Tool capability flags
{
  supportsStreaming: true,      // Real-time output streaming
  supportsChecker: true,        // Can act as checker in workflows
  supportsIssueSessions: true,  // Can run issue sessions
  supportsInteractiveMode: true,// Supports follow-up messages
  supportsCustomSystemPrompt: true,
  supportsCustomClaudeMd: true, // CLAUDE.md file support
  supportsSkillInjection: true, // .claude/skills/ injection
  supportsLearnings: true,      // Learning extraction
  outputFormat: 'stream-json',  // Output format type
}

These capabilities influence the UI -- for example, if a tool does not support skill injection, the skills selector is hidden when that tool is chosen. If a tool does not support streaming, the terminal view falls back to polling mode.

Custom Templates

For advanced use cases, you can build and use custom E2B templates. Custom templates let you pre-install additional tools, configure specific system packages, or set up custom development environments.

Building a Custom Template

E2B provides a template builder that takes a Dockerfile-like specification and produces a template. The general process:

  1. Define your base environment in an E2B template configuration file.
  2. Include all tools and packages your agents need.
  3. Build the template using the E2B CLI or API.
  4. Note the template ID returned by E2B.

Using a Custom Template

To use a custom template in CodeCourier, specify it as thetemplateId in the sandbox configuration. CodeCourier constructs the custom tag using the buildCustomTagfunction from the tool registry, which combines the tool ID with a custom suffix.

Template Caching

E2B caches templates at the infrastructure level. Once a template is built, subsequent sandbox launches from that template are fast because the image is already available. Rebuild only when your base environment needs to change.

Template Build Tracking

CodeCourier tracks template builds in the templateBuildstable. Each build record contains:

  • Tool ID -- Which CLI tool the template is for.
  • Template Name -- The E2B template name.
  • CLI Version -- The CLI tool version installed in the template.
  • Status -- building, success, or failed.
  • Triggered By -- Who initiated the build.
  • Timestamps -- Start and completion times.
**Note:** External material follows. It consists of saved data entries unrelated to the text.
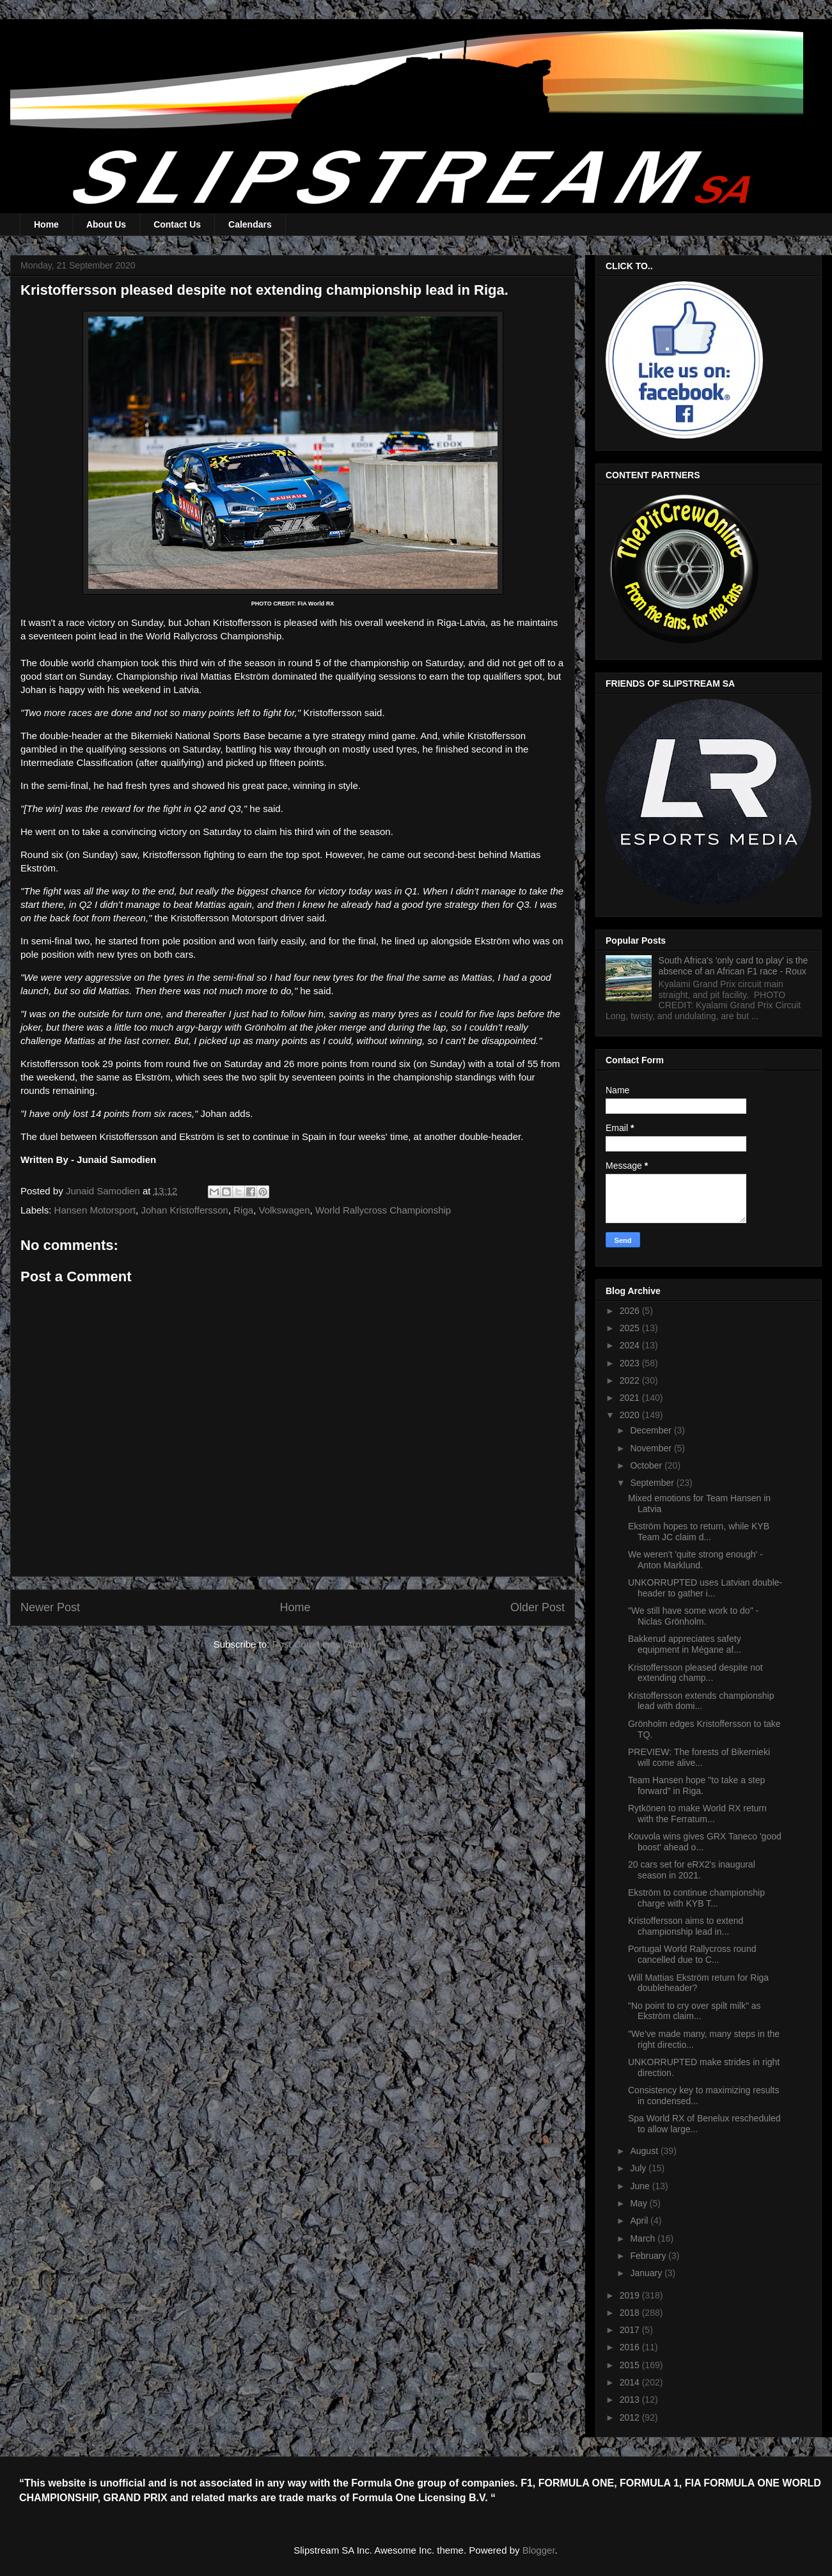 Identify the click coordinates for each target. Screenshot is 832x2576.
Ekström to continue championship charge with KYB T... (696, 1898)
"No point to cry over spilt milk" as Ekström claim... (694, 2011)
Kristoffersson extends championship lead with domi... (701, 1701)
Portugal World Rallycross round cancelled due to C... (692, 1954)
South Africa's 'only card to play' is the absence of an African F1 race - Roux (733, 965)
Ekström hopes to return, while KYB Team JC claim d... (698, 1531)
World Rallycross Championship (383, 1210)
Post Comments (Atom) (322, 1644)
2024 (631, 1345)
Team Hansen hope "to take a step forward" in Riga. (696, 1785)
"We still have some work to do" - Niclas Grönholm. (693, 1616)
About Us (106, 224)
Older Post (537, 1607)
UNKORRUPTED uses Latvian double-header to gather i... (705, 1587)
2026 (631, 1311)
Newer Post (50, 1607)
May (639, 2203)
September (653, 1483)
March (643, 2238)
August (645, 2151)
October (647, 1465)
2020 (631, 1415)
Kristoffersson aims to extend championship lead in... (685, 1926)
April (640, 2220)
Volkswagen (284, 1210)
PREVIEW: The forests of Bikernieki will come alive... (699, 1757)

This tracking ensures you can monitor template build progress and debug failures. Template builds are indexed by tool ID and status for efficient querying.

Version Management

CLI tools are updated regularly. When a new version of Claude Code, OpenCode, or Codex is released, the corresponding template needs to be rebuilt to include the updated CLI. CodeCourier's install commands use the @latest tag to always get the newest version:

Template CLI install commands
# Claude Code
npm install -g @anthropic-ai/claude-code@latest

# OpenCode
npm install -g @anthropic-ai/opencode@latest

# Codex
npm install -g @openai/codex@latest

After a template rebuild, sandbox records store the CLI version that was detected during setup. This allows you to track which version of the tool was used for any given sandbox session.